Я понял, что мой друг сегодня не только кругосветный путешественник, но и «в оппозиции».
Г–в, при его впечатлительности, сегодня был ярый радикал и революционер, завтра ретроград; сегодня он ходил в смазных сапогах, назавтра наряжался франтом; сегодня сочинял бунтовскую сказку, под заглавием «Фея Либертэ», на другой день писал в книге замечаний студенческой библиотеки обличения библиотечных распорядителей, под титулом: «Жандармам радикализма»; висевший на стене портрет какого-нибудь Рауля Риго вдруг сменялся лубочной картиной «Монархи всего света».
Таким образом, дневник писался как будто не одним человеком, а десятерыми, и с замечательной полнотой отражал гимназическую и университетскую жизнь того времени.
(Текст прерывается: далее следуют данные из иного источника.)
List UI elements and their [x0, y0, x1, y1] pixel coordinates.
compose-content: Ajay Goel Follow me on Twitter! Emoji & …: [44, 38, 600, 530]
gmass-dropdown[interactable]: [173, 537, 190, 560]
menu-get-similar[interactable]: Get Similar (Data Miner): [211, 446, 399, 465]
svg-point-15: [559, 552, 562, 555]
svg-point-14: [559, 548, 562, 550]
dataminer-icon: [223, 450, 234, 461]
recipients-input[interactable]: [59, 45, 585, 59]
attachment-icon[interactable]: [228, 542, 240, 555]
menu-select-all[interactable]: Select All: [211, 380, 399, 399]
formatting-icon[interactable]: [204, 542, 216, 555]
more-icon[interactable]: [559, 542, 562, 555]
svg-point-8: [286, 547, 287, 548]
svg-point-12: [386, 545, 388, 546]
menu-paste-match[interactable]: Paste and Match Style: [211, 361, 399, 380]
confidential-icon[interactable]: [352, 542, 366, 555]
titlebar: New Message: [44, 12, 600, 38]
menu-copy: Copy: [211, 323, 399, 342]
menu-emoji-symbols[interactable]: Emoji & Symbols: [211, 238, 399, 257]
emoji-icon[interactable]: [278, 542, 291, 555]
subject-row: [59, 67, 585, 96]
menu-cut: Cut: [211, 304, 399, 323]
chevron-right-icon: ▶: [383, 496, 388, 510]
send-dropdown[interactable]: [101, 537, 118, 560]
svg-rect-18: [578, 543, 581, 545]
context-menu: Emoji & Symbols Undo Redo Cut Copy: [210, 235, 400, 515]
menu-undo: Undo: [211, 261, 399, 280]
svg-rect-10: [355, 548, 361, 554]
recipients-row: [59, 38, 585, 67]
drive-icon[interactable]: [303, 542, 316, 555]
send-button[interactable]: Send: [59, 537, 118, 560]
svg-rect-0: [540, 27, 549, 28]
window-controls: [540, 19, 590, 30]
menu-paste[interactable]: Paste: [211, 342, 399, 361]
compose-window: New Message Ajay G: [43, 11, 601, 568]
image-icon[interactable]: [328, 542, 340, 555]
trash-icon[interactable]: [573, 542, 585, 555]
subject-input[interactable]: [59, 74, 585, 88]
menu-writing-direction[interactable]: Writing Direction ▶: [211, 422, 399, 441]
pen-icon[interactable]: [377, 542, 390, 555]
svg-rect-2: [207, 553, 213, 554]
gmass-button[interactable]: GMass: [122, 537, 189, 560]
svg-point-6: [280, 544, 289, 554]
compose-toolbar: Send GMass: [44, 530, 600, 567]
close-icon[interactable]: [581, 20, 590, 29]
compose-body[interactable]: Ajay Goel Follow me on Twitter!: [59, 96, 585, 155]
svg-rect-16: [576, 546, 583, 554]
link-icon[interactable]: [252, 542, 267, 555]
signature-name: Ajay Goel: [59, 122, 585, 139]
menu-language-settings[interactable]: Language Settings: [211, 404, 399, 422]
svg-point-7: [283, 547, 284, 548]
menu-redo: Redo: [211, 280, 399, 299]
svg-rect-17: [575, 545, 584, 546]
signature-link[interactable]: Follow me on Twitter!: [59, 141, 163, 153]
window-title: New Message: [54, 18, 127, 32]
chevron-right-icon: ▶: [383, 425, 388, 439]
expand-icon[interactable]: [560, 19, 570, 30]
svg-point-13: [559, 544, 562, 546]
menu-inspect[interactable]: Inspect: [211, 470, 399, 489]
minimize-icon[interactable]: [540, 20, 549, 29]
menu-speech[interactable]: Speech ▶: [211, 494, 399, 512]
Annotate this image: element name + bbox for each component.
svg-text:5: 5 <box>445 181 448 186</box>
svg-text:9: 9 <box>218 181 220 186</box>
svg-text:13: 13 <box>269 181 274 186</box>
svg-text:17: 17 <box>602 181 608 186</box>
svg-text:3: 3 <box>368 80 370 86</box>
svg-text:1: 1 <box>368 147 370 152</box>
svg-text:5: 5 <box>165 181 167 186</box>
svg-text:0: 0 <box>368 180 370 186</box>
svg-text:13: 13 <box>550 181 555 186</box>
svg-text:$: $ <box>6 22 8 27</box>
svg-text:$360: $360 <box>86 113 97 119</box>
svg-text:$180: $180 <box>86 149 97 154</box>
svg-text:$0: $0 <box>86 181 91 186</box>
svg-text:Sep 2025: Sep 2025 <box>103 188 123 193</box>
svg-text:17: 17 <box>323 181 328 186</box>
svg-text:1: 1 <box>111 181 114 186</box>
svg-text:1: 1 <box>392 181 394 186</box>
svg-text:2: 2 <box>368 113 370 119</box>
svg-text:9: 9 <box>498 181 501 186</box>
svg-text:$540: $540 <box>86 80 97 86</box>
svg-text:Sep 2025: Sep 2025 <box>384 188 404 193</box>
Дневник, вероятно, сохранился у родных Г–ва и со временем будет интересным документом.
Я и Г. жили в большой дружбе. Гимназия была плохая, работать мы не умели, кроме того мы умничали, а потому учились плохо и лениво. Дело не в зубрении, а в развитии, говорили мы себе, поэтому к урокам относились пренебрежительно, а больше читали умные книжки и занимались умными разговорами. Единиц мы, однако, по старой памяти боялись и, когда чувствовали, что уж совсем не знаем урока, то вместо гимназии отправлялись в публичную библиотеку. Это были приятные часы. Огромный зал, стены которого сплошь одни книги. Два ряда столов с газовыми лампами. Зал теплый, просторный. За чтение платить ничего не нужно. Пускают всех. Вот, сидит профессор, вот журналист; священник, а рядом с ним раскольник, углубленный в старопечатную книгу; студент и оборванец, зашедший сюда больше для того, чтобы погреться; мальчуган, рассматривающий картинки в прошлогодней «Ниве», и хорошенькая студентка. Здесь все равны, как в церкви; библиотека принадлежит всем, как церковь. Равенством и братством веяло от доброжелательно-важного зала. Воздух был наполнен не суетностью повседневной жизни, а величавым спокойствием слова, уже сказанного, мысли, уже выработанной. Сильное впечатление произвел на меня этот зал, и первое время я чувствовал себя старым, лет этак около ста, мудрым, бесстрастным ученым. Потом очень скоро я стал заглядываться на хорошеньких студенток. В библиотеке я занялся эстетикой. Мой друг ничем посторонним не развлекался, ссорился с соседями за громкий разговор и штудировал политические и экономические сочинения, делая из них огромные выписки. Одно время политика и экономия сменились литературой о Швейцарии: мой друг решил эмигрировать в это свободное государство и стал изучать французский язык, начав зубрить словарь Рейфа, с буквы А. Меня политика не интересовала, заглушаемая литературными упражнениями, чтением стихов и беллетристики, да еще упомянутой «жаждой жизни».